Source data
+++
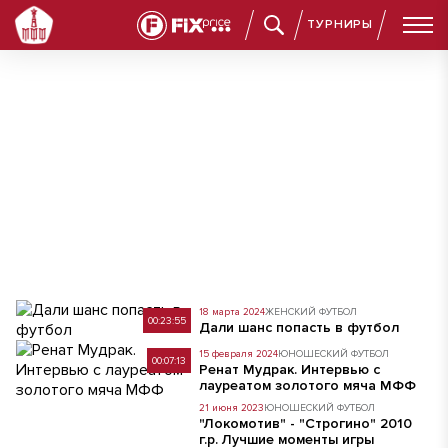
ТУРНИРЫ
Сборные Москвы: медиа
18 марта 2024
ЖЕНСКИЙ ФУТБОЛ
00:23:55
Дали шанс попасть в футбол
15 февраля 2024
ЮНОШЕСКИЙ ФУТБОЛ
00:07:13
Ренат Мудрак. Интервью с
лауреатом золотого мяча МФФ
21 июня 2023
ЮНОШЕСКИЙ ФУТБОЛ
"Локомотив" - "Строгино" 2010
г.р. Лучшие моменты игры
00:01:43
+++
Your task
Transcribe all lines above exactly, skipping pictures.

Finished exercise
ТУРНИРЫ
Сборные Москвы: медиа
18 марта 2024
ЖЕНСКИЙ ФУТБОЛ
00:23:55
Дали шанс попасть в футбол
15 февраля 2024
ЮНОШЕСКИЙ ФУТБОЛ
00:07:13
Ренат Мудрак. Интервью с
лауреатом золотого мяча МФФ
21 июня 2023
ЮНОШЕСКИЙ ФУТБОЛ
"Локомотив" - "Строгино" 2010
г.р. Лучшие моменты игры
00:01:43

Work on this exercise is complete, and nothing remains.